── RAW DATA

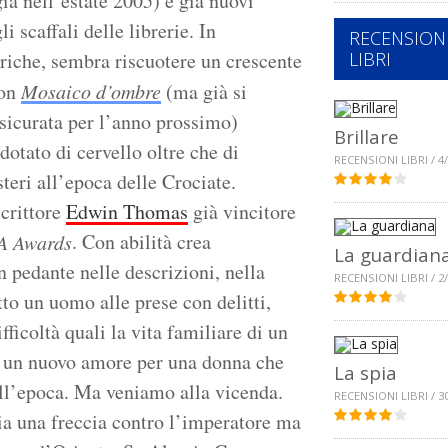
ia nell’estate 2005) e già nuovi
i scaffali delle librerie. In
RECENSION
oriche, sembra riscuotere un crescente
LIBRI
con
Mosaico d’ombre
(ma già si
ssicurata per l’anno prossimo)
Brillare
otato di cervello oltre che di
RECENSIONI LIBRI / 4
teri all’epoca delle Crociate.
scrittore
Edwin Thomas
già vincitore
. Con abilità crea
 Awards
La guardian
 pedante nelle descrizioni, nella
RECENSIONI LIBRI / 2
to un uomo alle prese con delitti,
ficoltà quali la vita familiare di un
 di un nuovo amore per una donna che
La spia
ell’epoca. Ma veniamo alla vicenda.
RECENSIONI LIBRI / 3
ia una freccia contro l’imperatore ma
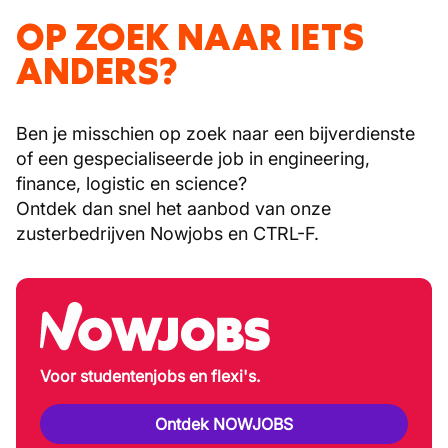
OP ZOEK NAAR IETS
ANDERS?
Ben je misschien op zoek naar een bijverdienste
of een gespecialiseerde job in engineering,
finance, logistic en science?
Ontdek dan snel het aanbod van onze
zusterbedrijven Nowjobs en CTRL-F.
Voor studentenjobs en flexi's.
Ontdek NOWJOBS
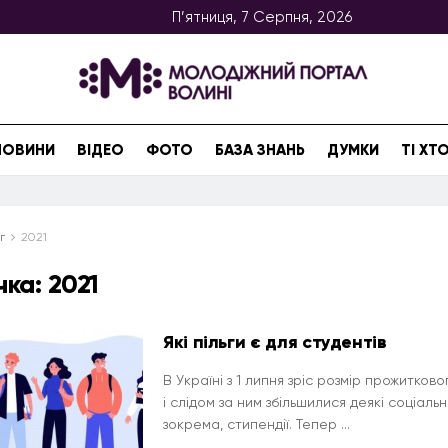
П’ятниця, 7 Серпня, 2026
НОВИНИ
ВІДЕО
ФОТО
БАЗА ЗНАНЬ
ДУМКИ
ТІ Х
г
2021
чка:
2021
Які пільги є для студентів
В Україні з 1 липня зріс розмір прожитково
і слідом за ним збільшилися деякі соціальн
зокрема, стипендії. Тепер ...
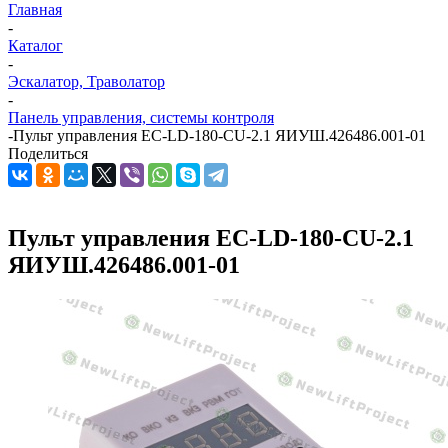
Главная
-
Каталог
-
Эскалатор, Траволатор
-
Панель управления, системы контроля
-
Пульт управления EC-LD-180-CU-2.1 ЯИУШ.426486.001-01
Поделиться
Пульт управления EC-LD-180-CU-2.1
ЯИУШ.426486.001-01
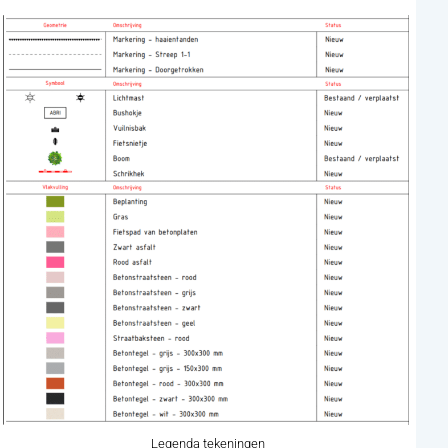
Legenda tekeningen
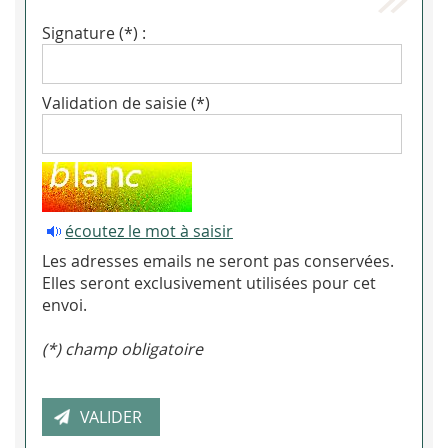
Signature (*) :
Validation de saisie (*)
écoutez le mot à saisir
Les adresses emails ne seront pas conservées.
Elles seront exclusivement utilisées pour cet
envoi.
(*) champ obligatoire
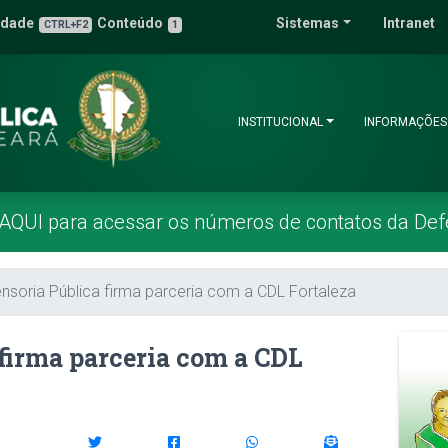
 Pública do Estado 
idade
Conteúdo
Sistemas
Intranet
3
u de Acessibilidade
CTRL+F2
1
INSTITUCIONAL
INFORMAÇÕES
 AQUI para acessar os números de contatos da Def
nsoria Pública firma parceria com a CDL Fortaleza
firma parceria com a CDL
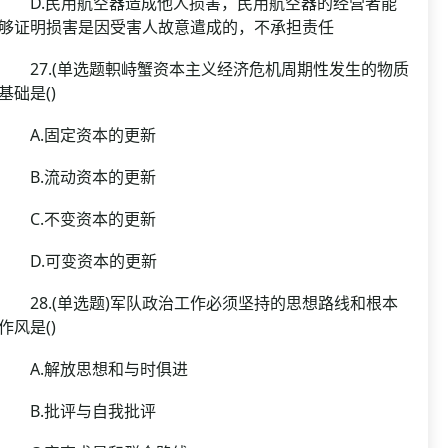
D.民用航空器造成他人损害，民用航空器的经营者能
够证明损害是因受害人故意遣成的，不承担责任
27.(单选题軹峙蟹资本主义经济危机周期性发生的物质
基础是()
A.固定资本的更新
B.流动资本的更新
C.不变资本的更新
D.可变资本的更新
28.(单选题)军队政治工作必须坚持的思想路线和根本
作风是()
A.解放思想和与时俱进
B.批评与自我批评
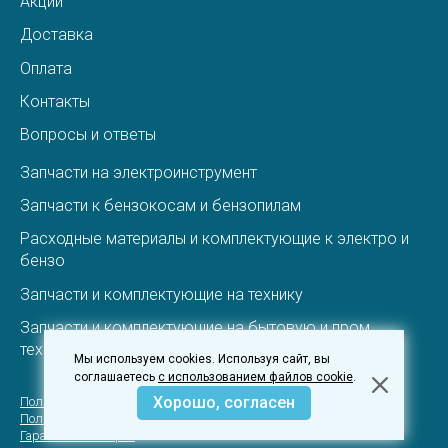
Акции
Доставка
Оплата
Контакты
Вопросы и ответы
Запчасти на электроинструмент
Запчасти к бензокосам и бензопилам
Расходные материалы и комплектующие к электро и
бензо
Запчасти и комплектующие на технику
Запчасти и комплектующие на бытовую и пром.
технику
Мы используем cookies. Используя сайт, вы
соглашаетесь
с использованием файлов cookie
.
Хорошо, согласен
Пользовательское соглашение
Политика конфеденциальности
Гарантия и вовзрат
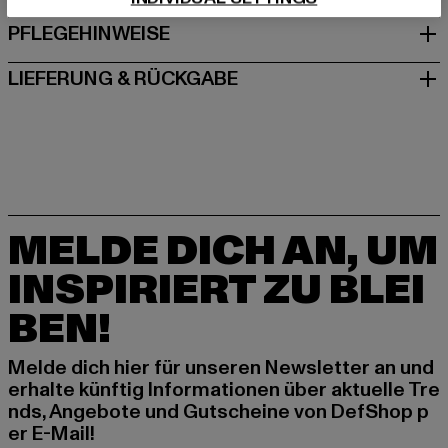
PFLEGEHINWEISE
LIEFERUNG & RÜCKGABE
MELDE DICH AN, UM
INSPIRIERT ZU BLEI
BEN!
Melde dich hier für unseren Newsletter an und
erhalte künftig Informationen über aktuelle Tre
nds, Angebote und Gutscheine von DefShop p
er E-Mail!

────

EXERCISE DESCRIPTION:
Scan the listing for the string "parceria" and copy every line that carries it.

ANSWER SPACE:
nsoria Pública firma parceria com a CDL Fortaleza
firma parceria com a CDL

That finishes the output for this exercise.